Hello! I use mixOmics for research with 40 blood cell variables. Thank you for this very useful package! I would like to prove that analyzing data for men and women separately yields better model performance. I have a binary outcome variable and use sPLS-DA. Any suggestions on how I can best (statistically) substantiate this (not necessarily based on eye-balling but something more statistically valid)? The error rate for women separately is lower than for the pooled data, can I also provide statistical support for this? Thank you very much in advance! Best regards, Malin
A brief note: you state you " would like to prove that…". Be very careful about trying to actively “prove” something, rather than assessing whether your hypothesis is correct or incorrect. Especially with tools like those in mixOmics
, if you approach your analysis with this mindset you are likely to find results which you want to find, rather than those that are really there.

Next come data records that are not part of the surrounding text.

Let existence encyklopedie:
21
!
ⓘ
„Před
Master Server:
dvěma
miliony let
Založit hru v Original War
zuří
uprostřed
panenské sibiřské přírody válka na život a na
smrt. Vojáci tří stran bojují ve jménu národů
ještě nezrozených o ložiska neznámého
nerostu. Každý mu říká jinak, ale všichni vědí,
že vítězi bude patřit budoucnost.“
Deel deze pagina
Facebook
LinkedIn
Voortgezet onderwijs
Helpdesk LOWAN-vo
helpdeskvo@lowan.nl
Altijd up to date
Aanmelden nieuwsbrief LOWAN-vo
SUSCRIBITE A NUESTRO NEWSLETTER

The only way I could think to statistically assess whether the model is significantly better would be the following process:
- Randomly split data into training and testing sets - stratify by the gender of the samples.

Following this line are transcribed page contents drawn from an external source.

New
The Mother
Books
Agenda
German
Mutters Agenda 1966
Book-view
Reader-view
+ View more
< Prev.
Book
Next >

- Generate a model using all samples, a model with just male samples and a model with just female samples. Use the training samples to generate these.
- Assess the predictive performance of each of these samples and extract the error rate
- Repeat this process many times, I would suggest a minimum of 100 times.
From here, you will have three distributions of error rates, one for all samples, one for male samples and one for female samples. Now, you can apply a t-test or some sort of ANOVA to determine if the difference in mean error rate between these model types is significant.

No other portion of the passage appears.